Sou mineiro, uai, e bem diplomático. Prefiro continuar cozinhando em surdina e reservar as favas para quando eu não puder mesmo comer meu peixe, ou para quando eu me sentir, mais dolentemente, um peixe fora d’água.


18 comentários:

Silvana disse...

Nossa,o irmão estava particularmente inspirado! Esta crônica ficou mesmo muito legal! Da sensação de peixe fora d'água, do gosto que sempre teve por peixes, e da paisagem maravilhosa vc criou uma crônica bacana. Este é o Brother, meu irmão!!!!!!!! Silvana

Frederico disse...

Boa história essa !
Este lugar onde, pela sua descrição, deve ser maravilhoso.
Um abração !

José Carlos disse...

Ótimo mano! Excelente crônica!

Tô eu cá no Canada, Sudbury (uma cidadezinha também linda, na berada de muitos lagos), wondering sobre sua situação de peixe fora d'água no sentido mais místico...

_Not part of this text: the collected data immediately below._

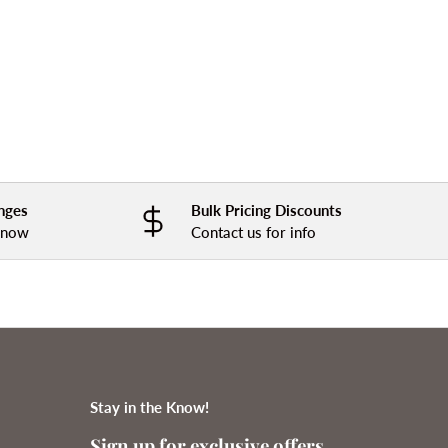
nges
Bulk Pricing Discounts
 know
Contact us for info
Stay in the Know!
Sign up for exclusive offers,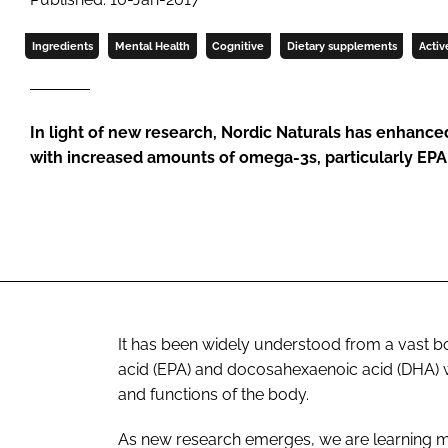
Ingredients
Mental Health
Cognitive
Dietary supplements
Activ
In light of new research, Nordic Naturals has enhanced
with increased amounts of omega-3s, particularly EP
It has been widely understood from a vast 
acid (EPA) and docosahexaenoic acid (DHA) w
and functions of the body.
As new research emerges, we are learning m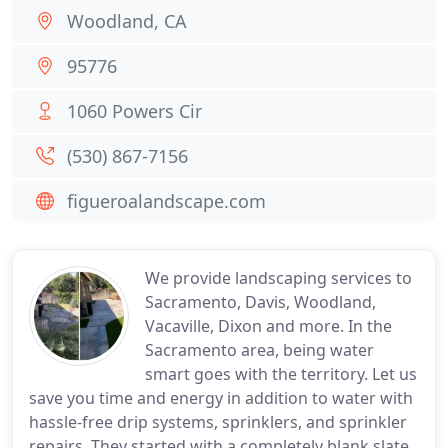
Woodland, CA
95776
1060 Powers Cir
(530) 867-7156
figueroalandscape.com
We provide landscaping services to
Sacramento, Davis, Woodland,
Vacaville, Dixon and more. In the
Sacramento area, being water
smart goes with the territory. Let us
save you time and energy in addition to water with
hassle-free drip systems, sprinklers, and sprinkler
repairs. They started with a completely blank slate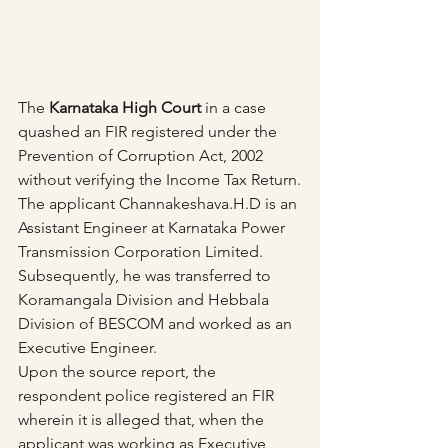
The 
Karnataka High Court
 in a case 
quashed an FIR registered under the 
Prevention of Corruption Act, 2002 
without verifying the Income Tax Return.
The applicant Channakeshava.H.D is an 
Assistant Engineer at Karnataka Power 
Transmission Corporation Limited. 
Subsequently, he was transferred to 
Koramangala Division and Hebbala 
Division of BESCOM and worked as an 
Executive Engineer.
Upon the source report, the 
respondent police registered an FIR 
wherein it is alleged that, when the 
applicant was working as Executive 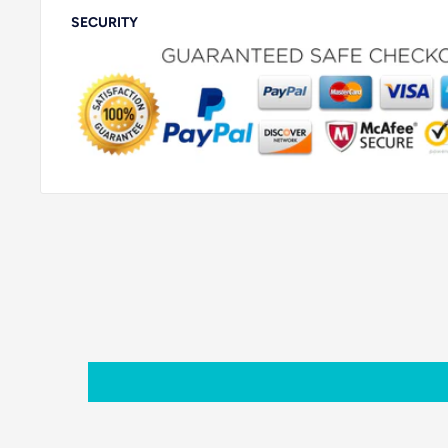
SECURITY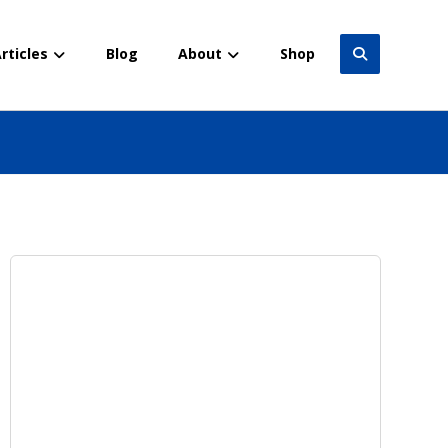
rticles
Blog
About
Shop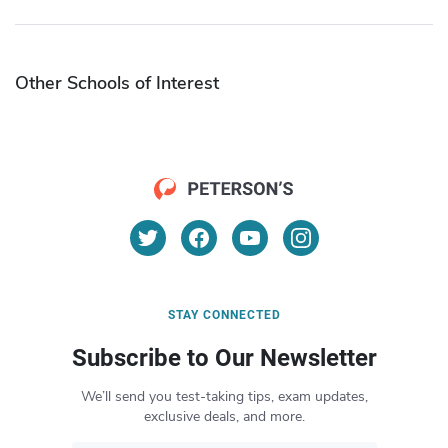
Other Schools of Interest
STAY CONNECTED
Subscribe to Our Newsletter
We’ll send you test-taking tips, exam updates,
exclusive deals, and more.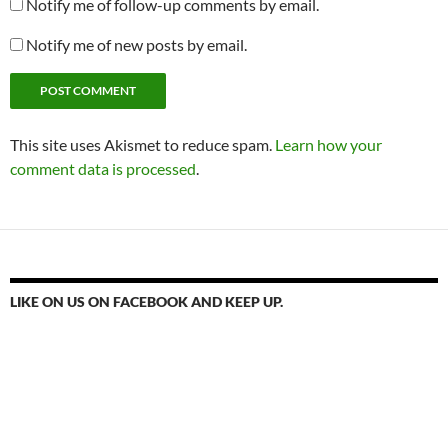
Notify me of follow-up comments by email.
Notify me of new posts by email.
This site uses Akismet to reduce spam.
Learn how your
comment data is processed
.
LIKE ON US ON FACEBOOK AND KEEP UP.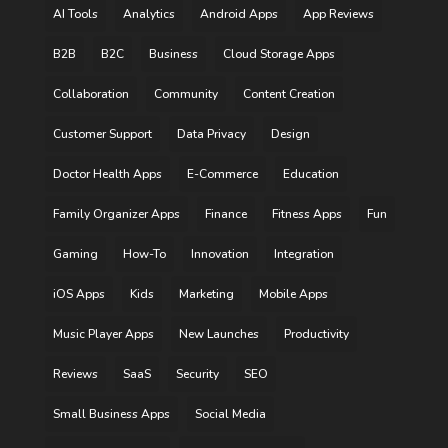
AI Tools
Analytics
Android Apps
App Reviews
B2B
B2C
Business
Cloud Storage Apps
Collaboration
Community
Content Creation
Customer Support
Data Privacy
Design
Doctor Health Apps
E-Commerce
Education
Family Organizer Apps
Finance
Fitness Apps
Fun
Gaming
How-To
Innovation
Integration
iOS Apps
Kids
Marketing
Mobile Apps
Music Player Apps
New Launches
Productivity
Reviews
SaaS
Security
SEO
Small Business Apps
Social Media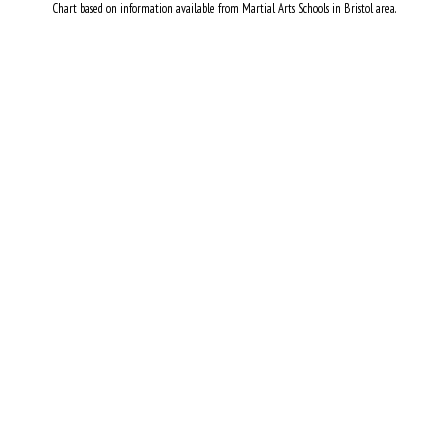
Chart based on information available from Martial Arts Schools in Bristol area.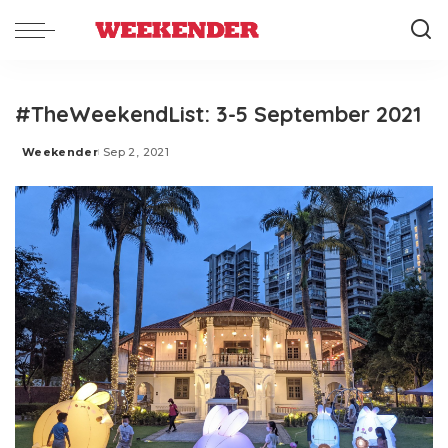
#TheWeekendList: 3-5 September 2021
Weekender
Sep 2, 2021
Posted
by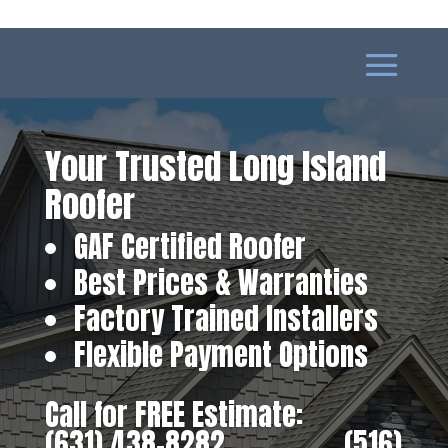
Your Trusted Long Island
Roofer
GAF Certified Roofer
Best Prices & Warranties
Factory Trained Installers
Flexible Payment Options
Call for FREE Estimate:
(631) 438-8282
‎ ‎ ‎ ‎ ‎ ‎ ‎ ‎ ‎ ‎ ‎ ‎ ‎ ‎ ‎ ‎ ‎
(516)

É meu amigo, não é fácil. Mas você já está treinado e, como bom mineiro que é, vai levando sem abrir mão do direito de comer seu peixe, este sim fora d'água!

Parabéns, adorei o texto.

José Carlos

Cacá disse...

Ei,
gostei da crônica. Como sempre, o desenrolar do texto nos surpreende. Ainda bem que você vai poder comer muitos peixes no Brasil, não?!!
Boa viagem! Beijo,
Cacá.

Cris disse...

Adorei a cronica, uma miscelania de cardumes totalmente diferentes de peixes! Desde sua familia, passando por figuras ilustres mineiras,relatando a maravilha da região onde mora,até o bichinho propriamente dito que terminou na panela...que dizer... na barriga! Aproveita que tá aqui e come peixe todo dia! rsrsrsrs

Sé disse...

Querido Darinho, sensacional esta sua nova crônica!
Você tem idéia do quanto ela torna leve êste nosso pequeno jornal?
É muito gostoso e, por isso mesmo, viciante lê-las.
Esta história do seu blue fish é encantadora. Imagino quão delicioso deve ter ficado o seu risoto...E, imagino, também, o grau de evolução em que você se encontra, para "brincar" com as diferenças..."êles não gostam; eu gosto...encontro uma maneira de desfrutar, sem aborrecê-los. E nem tudo está perdido: tenho o Sam, para dividir!"
Adorei!
Um abração, Sé

Fabiana disse...

Dario,
Linda historia! Estou sumida por varios motivos. Mas posso te adiantar que o segundo CD esta pronto! Soh sera lancado por volta de maio do ano que vem. Vamos lancar esse CD no Brasil primeiramente. Entao espero o Carnaval passar. Entre outras linhas.. Minha vida tem sido muito interessante. Fiquei gravida , tive Trigemeos! Sim triplets! 2 meninas identicas e um menino! (Perfeito!) Assim que tiver uma demo te mando pra vc escutar a delicia de som q fiz.. Muito diferente o CD 13 musicas todas originais sendo 12 minhas com alguns parceiros! Legal neh? Fico feliz que vc esteja bem e brilhando como sempre! Beijos
Fabiana

Lisa disse...

Adorei o seu ponteio mas tenho duas observacoes. "De gustibus non disputandum" -- nao vejo nada de assim tao belo por aqui, so' quando esta' ai' um sol sensacional. O clima e' horrivel e fica tudo feiissimo--ja' vivi em muita terra MUITO mais bonita...
Eu, que so' como peixe e um pouco de frango tenho um conselho para voce--ate' pode fritar, horror de horrores. Como escapar ao cheiro, ponha detergente de lavar a louca no que resta do oleo ou da agua, ou o que for, enquanto ainda estiver quente, ate' deixe o lumo ligado um minuto ou dois. NO smell!

Thiago disse...

Querido Dário,

Que viva voce, o Juan e o peixe!

Thiago

Liv disse...

Daritcho! Muito legal a crônica!

Eu bem que já estava familiarizada com o episódio kkkkkkk

Beijo! Liv.

Anônimo disse...

Olá Darinho,tudo bem?
Adorei o "causo",rsrsrs....
E a foto do cais ,é linda!!!

Continue assim:um mineiro cheio de diplomacia...!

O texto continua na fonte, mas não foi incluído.